IKI-TOMO #2
Manga artist Yoshino Sakumi professed to be a fan of the Tokyo Chutei Iki and helped us succeed.
2012年11月4日(日)*要検証
東京都_代々木上原_BAR BREATH
吉野朔実_ヨシノサクミ_Sakumi Yoshino
漫画家_Manga Artist
*2012年11月22日に開催された水谷紹のデビュー二十周年記念コンサートのパンフレット掲載用の対談として。コンサート・スタッフの小林剛さんと一緒に。
吉野朔実『どうしてバリトンサックスってことにしたのかしら?』
水谷紹『ボクがバリトンサックスを買っちゃったから、以外に答は無いです』
吉野_ベーシストの戸田吉則さんの紹介で出会ったのですよね。東京中低域を作る少し前かしら?水谷くんの家に多摩川の花火を見に行って、宴会して。その時に酔っ払った水谷くんが沢田研二を歌ったのを聞いて「このヒト、そうだ、歌手だったんだ」と思って。ということは、その前にソロ活動してるのも知ってたってことですよね。
水谷_戸田さんはターミナルなヒトです。
吉野_水谷くんを誘って『テルミン』という映画を見に行った時に、高野寛くんにも会ってるのよね。彼が“日本テルミン協会の会長です“といって現れて。
水谷_ボクたちのすぐ近くの席に渡辺満里奈がいたんですよね。
吉野_それは覚えていない。その後、当時の高野くんの家も近かったということで、代々木上原のこの店に来たのよ。

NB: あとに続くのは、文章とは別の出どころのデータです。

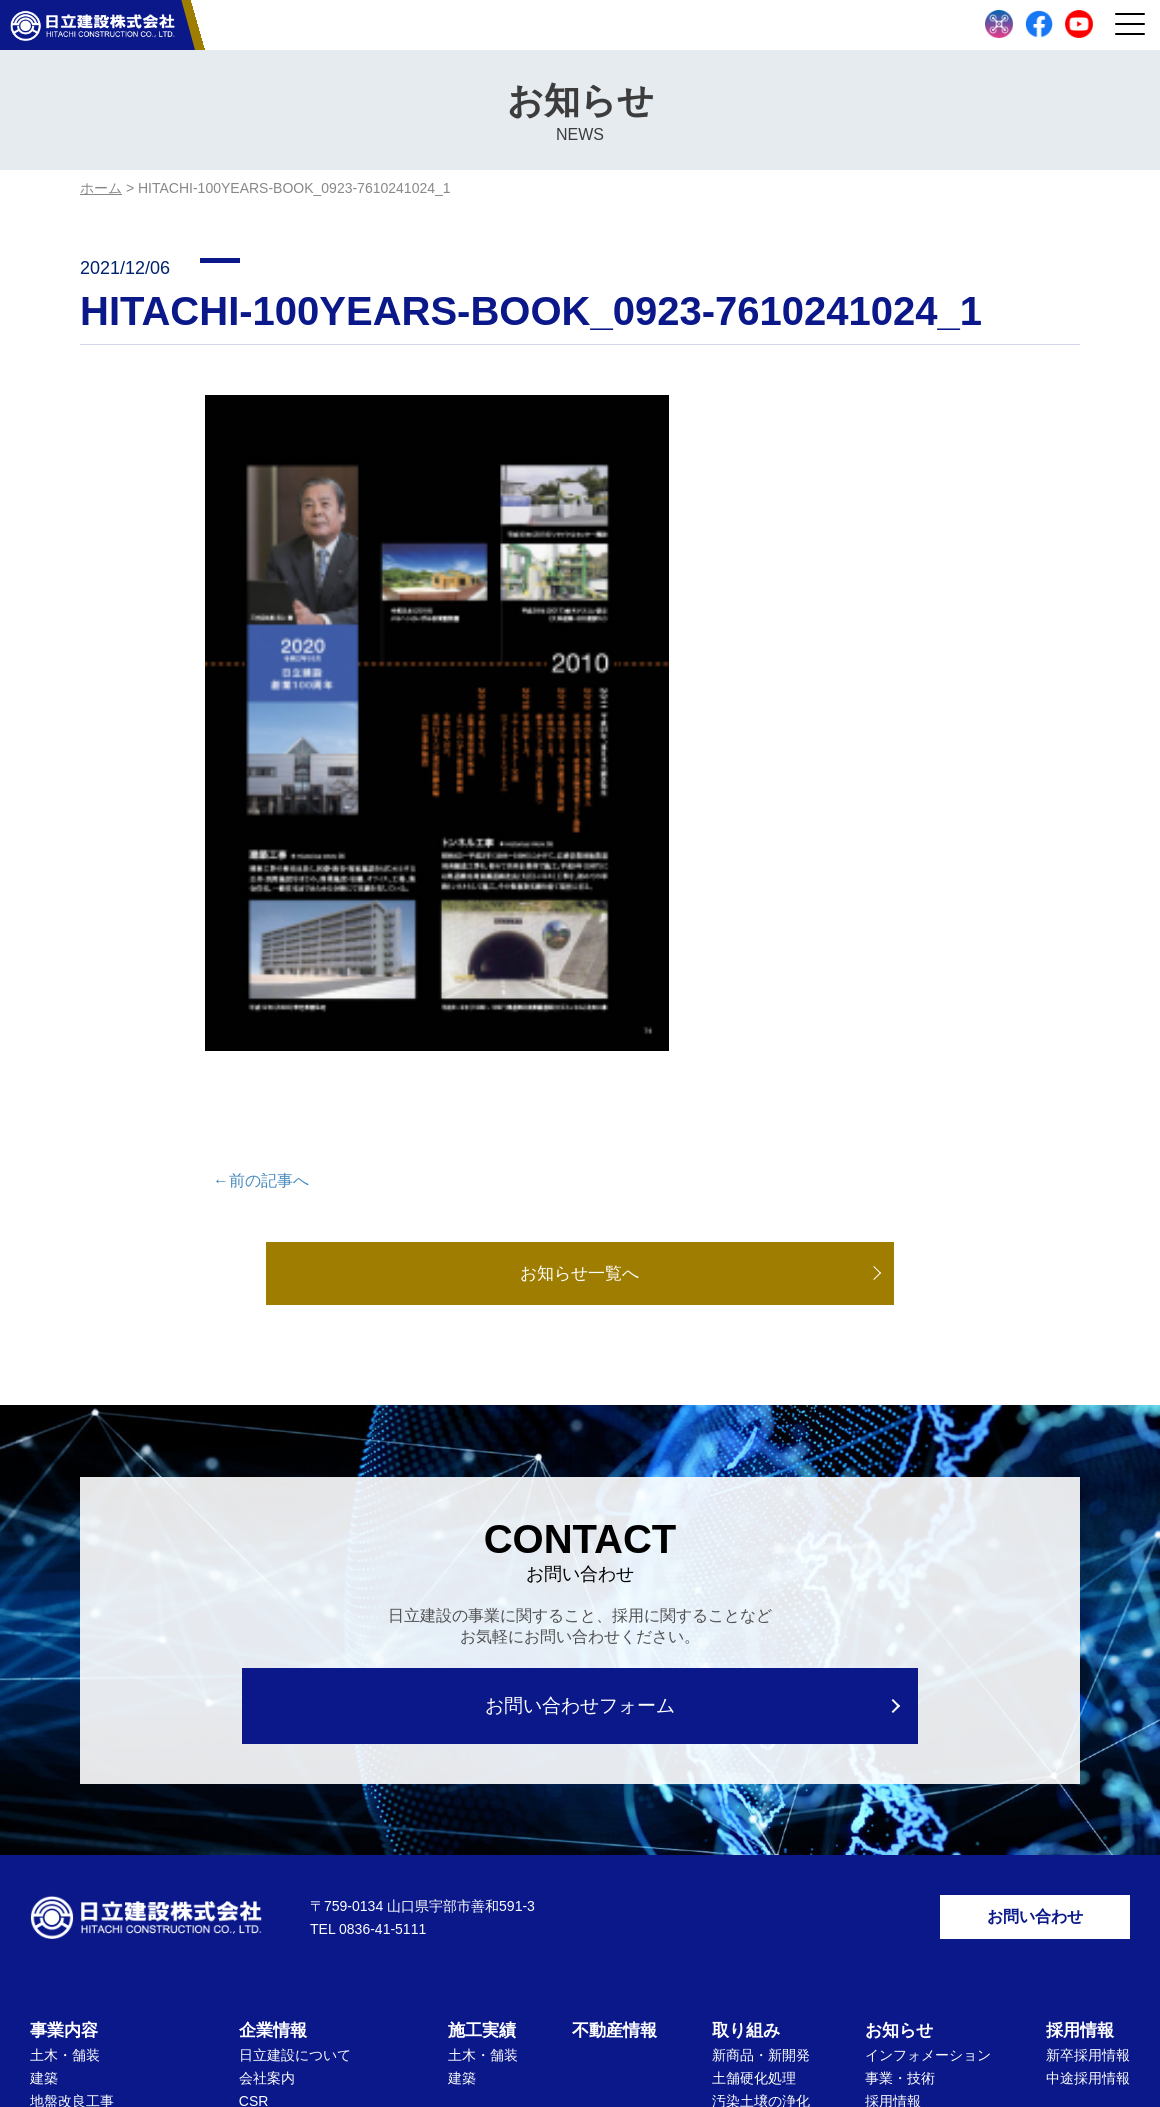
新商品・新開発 (761, 1705)
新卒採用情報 (1088, 1705)
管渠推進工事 (72, 1820)
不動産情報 (614, 1680)
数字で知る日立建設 (928, 1774)
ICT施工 (737, 1887)
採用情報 (893, 1751)
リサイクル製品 (761, 1774)
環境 (726, 1797)
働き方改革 (747, 1864)
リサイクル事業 (79, 1866)
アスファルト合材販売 (100, 1843)
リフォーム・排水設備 (100, 1797)
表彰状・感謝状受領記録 (316, 1795)
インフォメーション (928, 1705)
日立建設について (295, 1705)
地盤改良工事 (72, 1751)
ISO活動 (265, 1772)
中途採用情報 (1088, 1728)
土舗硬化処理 (754, 1728)
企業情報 (273, 1680)
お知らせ (899, 1680)
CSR (254, 1751)
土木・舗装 (65, 1705)
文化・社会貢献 (761, 1910)
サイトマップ (651, 2013)
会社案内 (267, 1728)
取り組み (746, 1680)
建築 (44, 1728)
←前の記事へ (261, 824)
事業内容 (64, 1680)
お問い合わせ (1035, 1563)
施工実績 (482, 1680)
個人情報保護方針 (523, 2013)
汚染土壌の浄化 (761, 1751)
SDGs (730, 1843)
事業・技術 (900, 1728)
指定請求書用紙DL (923, 1797)
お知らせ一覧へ (580, 918)
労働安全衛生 (754, 1820)
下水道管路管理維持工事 (107, 1774)
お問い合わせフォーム (580, 1350)
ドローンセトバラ (86, 1889)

水谷_それ全く覚えていない…。高野くんに会ったことサッパリ覚えていないのに、渡辺満里奈のことだけシッカリ覚えている。
吉野_ヒトってそういうものです。
水谷_たしかに“テルミンって言えば高野寛“ですよね。
吉野_私、そんな楽器があることすら知らなかったのに、水谷くんも持ってるし、高野くんは会長だっていうし。
水谷_いや、ごくごく一部の偏った音楽家だけの間でポピュラーなだけで。
吉野_みんなテルミン入門はビーチ・ボーイズ?
水谷_ボクはジミー・ペイジ、高野くんは何なのかな?彼は美大系のヒトだし、もともとギズモ的な、ガジェット的なものが好きなヒトですからね。
吉野_高野くんとはどんな出会い。
水谷_友部さんのスタッフが高野くんのスタッフに“コーラスの出来るヒトいない?“って聞かれて、ボクのことを紹介してくれて。それは下北沢の旬亭のカウンターでのことだったらしいんですけどね。
吉野_今回のゲストの中では鈴木慶一さんが一番古いの?
水谷_いえ。友部さん高野くん慶一さんの順です。でも、慶一さんが最も長く密に会ってます。サッカーとか海水浴ですけど。
吉野_音楽じゃないんだ。どんな間柄ですか?
水谷_慶一さんは大体ボクに厳しいヒトなんですが、時々優しくしてくれて。若い頃サポートでベッタリだった友部さんは最近では放任されていて、でも時々“ちょっとギターを弾いてくれない?“って声をかけて頂けて、それがなんとも嬉しいです。ずっと父のような兄のような存在です。高野くんは未だにアイドルです、何もかもカッコいい。
吉野_ゲストお三方同士はお友達なの?
水谷_そうですね、たぶん。みんな一癖あるボーカリストだし。3人とも言葉=詞がすごいヒトたちですから。ボクは3人ともに憧れています。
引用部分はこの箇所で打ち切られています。